┌──

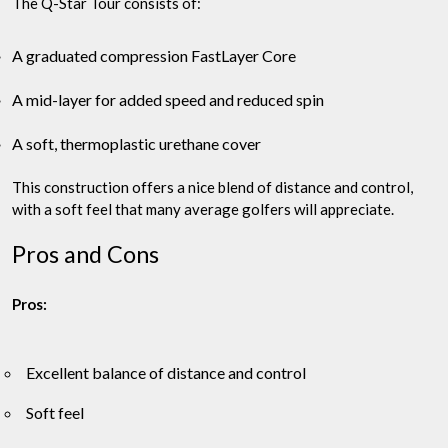
The Q-Star Tour consists of:
A graduated compression FastLayer Core
A mid-layer for added speed and reduced spin
A soft, thermoplastic urethane cover
This construction offers a nice blend of distance and control,
with a soft feel that many average golfers will appreciate.
Pros and Cons
Pros:
Excellent balance of distance and control
Soft feel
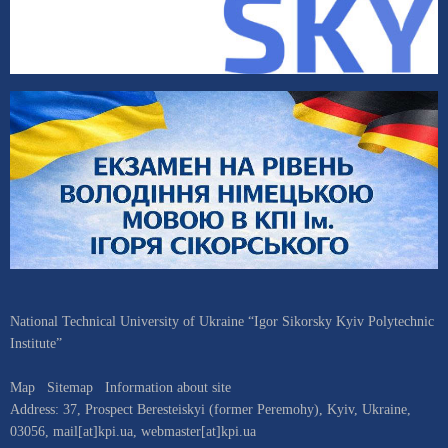
National Technical University of Ukraine “Igor Sikorsky Kyiv Polytechnic
Institute”
Map
Sitemap
Information about site
Address:
37, Prospect Beresteiskyi (former Peremohy)
,
Kyiv
,
Ukraine
,
03056
,
mail[at]kpi.ua
,
webmaster[at]kpi.ua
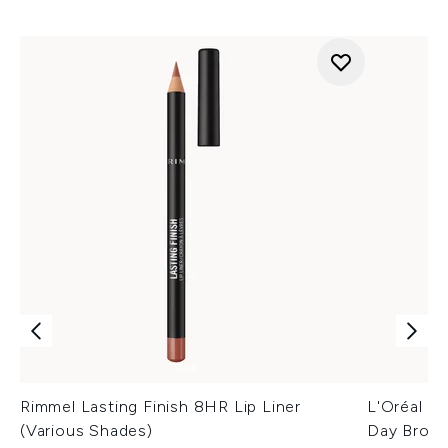
Rimmel Lasting Finish 8HR Lip Liner
L'Oréal Pa
(Various Shades)
Day Brow 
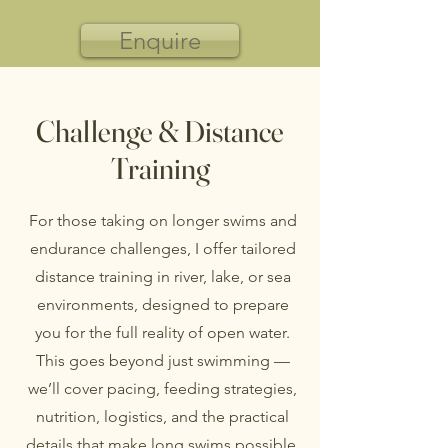
Enquire
Challenge & Distance
Training
For those taking on longer swims and
endurance challenges, I offer tailored
distance training in river, lake, or sea
environments, designed to prepare
you for the full reality of open water.
This goes beyond just swimming —
we’ll cover pacing, feeding strategies,
nutrition, logistics, and the practical
details that make long swims possible.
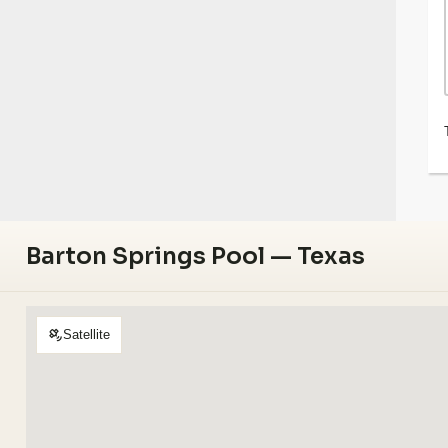
Barton Springs Pool — Texas
Satellite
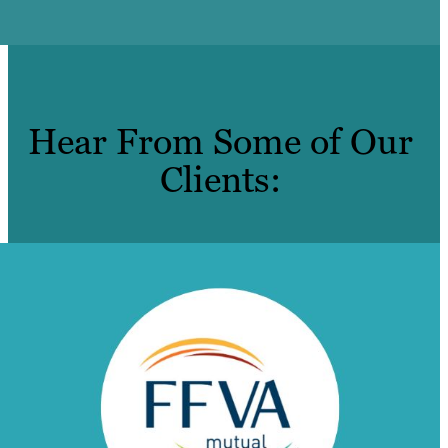
Hear From Some of Our
Clients:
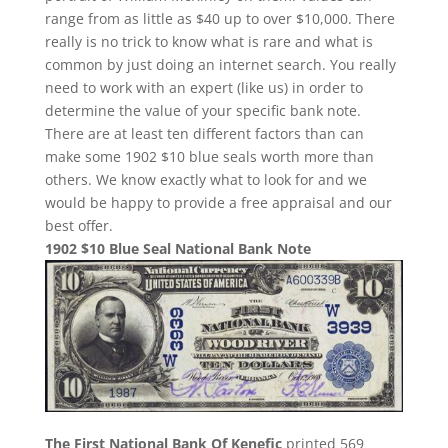
range from as little as $40 up to over $10,000. There
really is no trick to know what is rare and what is
common by just doing an internet search. You really
need to work with an expert (like us) in order to
determine the value of your specific bank note.
There are at least ten different factors than can
make some 1902 $10 blue seals worth more than
others. We know exactly what to look for and we
would be happy to provide a free appraisal and our
best offer.
1902 $10 Blue Seal National Bank Note
The First National Bank Of Kenefic
printed 569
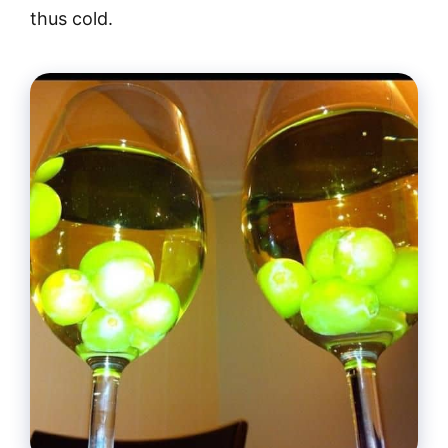
thus cold.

└──

Only a number is wanted: how many lines above include "that"?

2